An international standard for health and safety may sound like a good idea, but the TUC warns the one under development now could be very bad news for workers. The International Standards Organisation (ISO) is developing the standard, ISO45001, which would set a certifiable baseline for employers’ health and safety management systems. However, the TUC warns that this standard is being developed without formal input from either employers’ organisations or unions, is a commercial venture and is riddled with flaws and dangerous omissions. According to TUC head of safety Hugh Robertson: “This process that has been used to develop the new draft means that the structure, language and content was not developed with the primary aim of improving the health and safety of workers, but to ensure that there is a compliant health and safety management system for the employer which can be externally audited (by a consultant) and that fits in with other ISO standards.” He said problems with the standard include poor requirements for worker participation, the absence of a stipulation that personal protective equipment must be provided without charge and that safety training should be free and in work time. Robertson says evidence of compliance with a lax standard of this type could create little more than the illusion of safety. He concludes: “The real indicators of a strong safety system are effective risk management, good outcomes, and full consultation and involvement with unions, underpinned by strong regulation and enforcement activity. That is why trade unions want strong regulations and strong enforcement, not voluntary standards that are developed for commercial reasons by people who want to be able to make money from auditing or certifying the standard.”

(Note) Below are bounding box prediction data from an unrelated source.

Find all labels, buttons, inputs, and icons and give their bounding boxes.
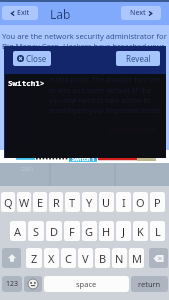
staticText: D [50, 224, 59, 239]
staticText: N [115, 251, 124, 266]
staticText: C [65, 251, 72, 266]
staticText: P [154, 195, 161, 210]
button[interactable]: Y [82, 192, 97, 212]
button[interactable]: Z [26, 248, 42, 268]
staticText: F [69, 224, 75, 239]
button[interactable]: Shift [2, 248, 21, 268]
button[interactable]: Next [121, 6, 161, 20]
staticText: Y [86, 195, 93, 210]
button[interactable]: W [17, 192, 31, 212]
staticText: Close [26, 53, 47, 64]
staticText: attack ports. The attacker has one or le… [49, 75, 162, 115]
button[interactable]: M [129, 248, 144, 268]
staticText: 123 [6, 279, 19, 289]
staticText: K [137, 224, 144, 239]
staticText: return [138, 279, 161, 289]
button[interactable]: F [64, 221, 80, 241]
button[interactable]: R [49, 192, 63, 212]
staticText: B [99, 251, 107, 266]
button[interactable]: C [61, 248, 76, 268]
button[interactable]: Close [13, 51, 51, 66]
staticText: H [102, 224, 111, 239]
staticText: T [69, 195, 76, 210]
button[interactable]: D [46, 221, 62, 241]
button[interactable]: Reveal [116, 51, 160, 66]
staticText: Switch1> [8, 78, 45, 88]
staticText: Gi0/1 [21, 166, 34, 173]
staticText: M [132, 251, 142, 266]
staticText: Next [130, 8, 146, 18]
button[interactable]: X [44, 248, 59, 268]
staticText: X [48, 251, 55, 266]
button[interactable]: H [99, 221, 114, 241]
button[interactable]: L [150, 221, 165, 241]
staticText: W [19, 195, 30, 210]
staticText: G [85, 224, 94, 239]
staticText: L [155, 224, 161, 239]
button[interactable]: E [33, 192, 47, 212]
button[interactable]: U [99, 192, 114, 212]
button[interactable]: Exit [2, 6, 38, 20]
staticText: S [33, 224, 40, 239]
button[interactable]: Backspace [149, 248, 168, 268]
button[interactable]: V [78, 248, 93, 268]
button[interactable]: T [65, 192, 80, 212]
button[interactable]: Emoji keyboard [24, 276, 42, 292]
button[interactable]: space [44, 276, 129, 292]
staticText: R [53, 195, 60, 210]
staticText: J [122, 224, 126, 239]
button[interactable]: O [133, 192, 148, 212]
staticText: I [122, 195, 126, 210]
button[interactable]: A [10, 221, 26, 241]
staticText: A [14, 224, 22, 239]
button[interactable]: N [112, 248, 127, 268]
button[interactable]: 123 [2, 276, 22, 292]
staticText: Switch 1 [72, 155, 95, 162]
staticText: Exit [17, 8, 30, 18]
button[interactable]: J [116, 221, 131, 241]
button[interactable]: return [131, 276, 168, 292]
staticText: U [102, 195, 111, 210]
staticText: Z [31, 251, 38, 266]
staticText: V [82, 251, 89, 266]
staticText: Q [4, 195, 13, 210]
staticText: O [136, 195, 145, 210]
button[interactable]: G [82, 221, 97, 241]
staticText: E [37, 195, 44, 210]
staticText: You are the network security administrat… [2, 31, 167, 51]
staticText: Reveal [126, 53, 151, 64]
button[interactable]: K [133, 221, 148, 241]
button[interactable]: P [150, 192, 165, 212]
button[interactable]: I [116, 192, 131, 212]
staticText: space [76, 279, 97, 289]
button[interactable]: B [95, 248, 110, 268]
button[interactable]: S [28, 221, 44, 241]
staticText: Lab [50, 6, 71, 22]
button[interactable]: Q [1, 192, 15, 212]
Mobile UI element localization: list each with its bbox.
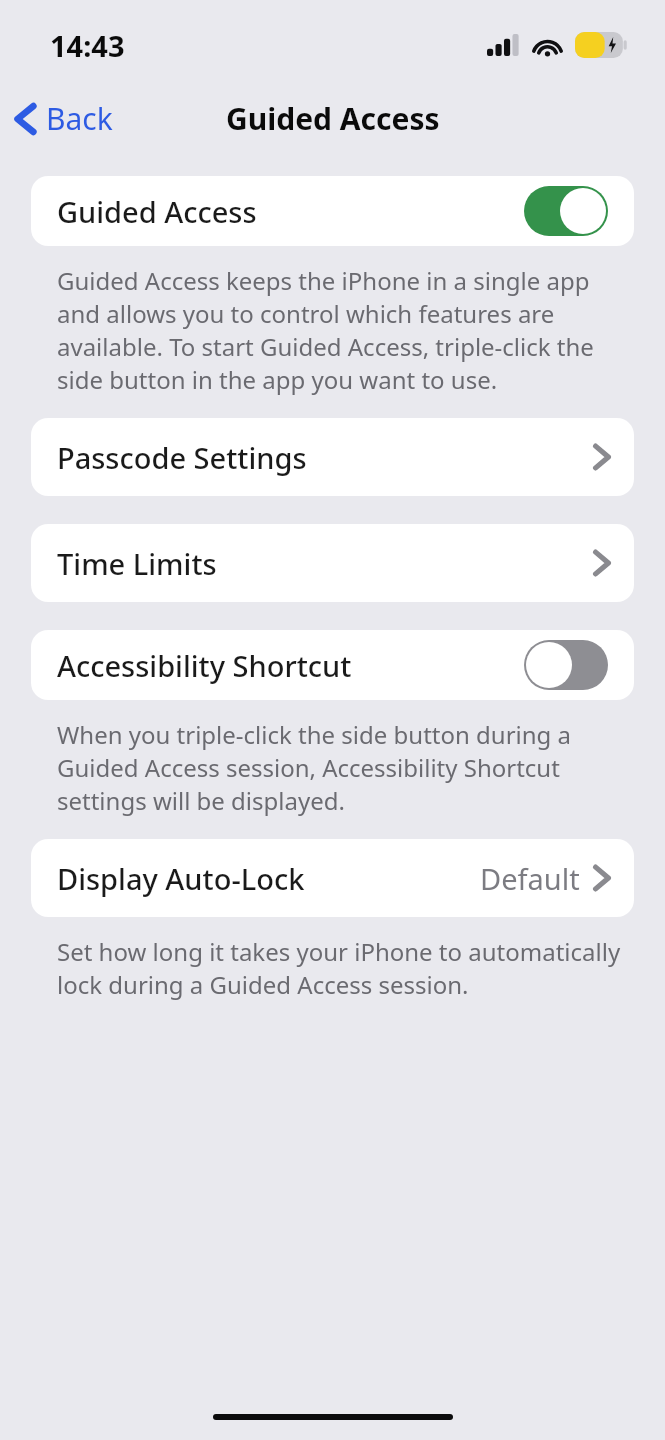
staticText: Accessibility Shortcut [57, 646, 524, 685]
other: Off [524, 640, 608, 690]
staticText: Set how long it takes your iPhone to aut… [57, 935, 625, 1001]
button[interactable]: Display Auto-Lock [31, 839, 634, 917]
button[interactable]: Passcode Settings [31, 418, 634, 496]
button[interactable]: Accessibility Shortcut [31, 630, 634, 700]
staticText: 14:43 [50, 26, 125, 65]
staticText: Passcode Settings [57, 438, 592, 477]
staticText: When you triple-click the side button du… [57, 718, 625, 817]
staticText: Display Auto-Lock [57, 859, 480, 898]
button[interactable]: Time Limits [31, 524, 634, 602]
staticText: Back [46, 98, 113, 139]
staticText: Guided Access [57, 192, 524, 231]
button[interactable]: Guided Access [31, 176, 634, 246]
staticText: Time Limits [57, 544, 592, 583]
staticText: Guided Access [226, 98, 440, 139]
staticText: Default [480, 859, 580, 898]
button[interactable]: Back [0, 92, 127, 145]
other: On [524, 186, 608, 236]
staticText: Guided Access keeps the iPhone in a sing… [57, 264, 625, 396]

Construction union Unite has hit out at the ‘paltry’ fine handed out to a company after a worker was buried alive. Julian Kilbane still suffers health issues and has been diagnosed with post-traumatic stress disorder over five years on from the horrific incident on 29 September 2011. Kilbane, now 49, was buried under tonnes of soil when a nine-foot-deep trench collapsed as he was connecting drains on an extension to a house in Falkland, Scotland. His injuries including punctured lungs and numerous broken ribs and were, according to a report in local paper the Courier, the worst injuries a medic had ever seen someone survive. Unite criticised the £14,000 fine imposed on Wallace Roofing and Building Ltd after it pleaded guilty to the criminal safety breaches that led to the injuries that left Mr Kilbane in intensive care for six days. None of the firm’s workers had received safety training. Unite regional co-ordinating officer Steven Dillon told the Courier: “Each sheriff has to judge the merits of each case, but £14,000 seems a paltry sum given the nature of what this worker has had to suffer.” He added: “We need to end the culture of complacency and profit-before-people. Every worker deserves to return home at the end of their shift, free from injury and harm. We rely on the courts to protect workers, and to protect us all. Unite does not believe that a fine of £14,000 sends a strong enough message about the paramount importance of health and safety at work.” In another Scottish workplace injury trial this month that also took over five years to come to court, a boss escaped a probable jail term because of what the sheriff said was ‘a wholly unacceptable delay’ (Risks 799).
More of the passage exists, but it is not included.